* _GOAL OF THE EXERCISE_:
Copy out the lines of the listing from the one containing "デニムタイトスカート/" onward, through the last, without altering any.

* _MATERIAL FOR THIS TASK_:

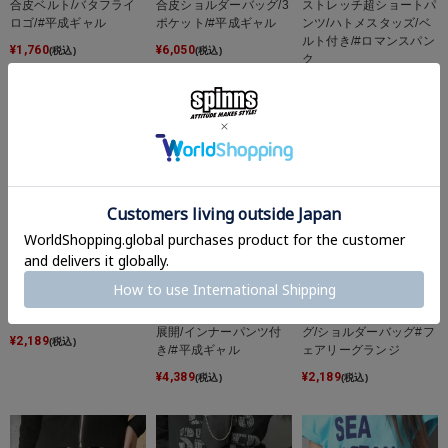
合皮ベルト/バタフライ
合皮ショルダーバッグ/3
ストレッチ超ショートパ
ロゴ/#平成ギャル
ポケット/#平成ギャル
ンツ/ハトメスタッズ/ベ
ルト付き/#ロマンスパン
¥
1,760
¥
6,050
(税込)
(税込)
ク
¥
3,289
(税込)
【34%OFF】合皮ハンド
デニムタイトスカート/
【34%OFF】４ポケット
バッグ/2ポケット
フリンジジップ/2サイズ
合皮三日月型ハンドバッ
展開/インナーパンツ付
グ/ショルダーバッグ#フ
¥
2,189
(税込)
き/#平成ギャル
ェアリーグランジ
¥
4,389
¥
2,189
(税込)
(税込)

* _EXPECTED ANSWER_:
デニムタイトスカート/
【34%OFF】４ポケット
バッグ/2ポケット
フリンジジップ/2サイズ
合皮三日月型ハンドバッ
展開/インナーパンツ付
グ/ショルダーバッグ#フ
¥
2,189
(税込)
き/#平成ギャル
ェアリーグランジ
¥
4,389
¥
2,189
(税込)
(税込)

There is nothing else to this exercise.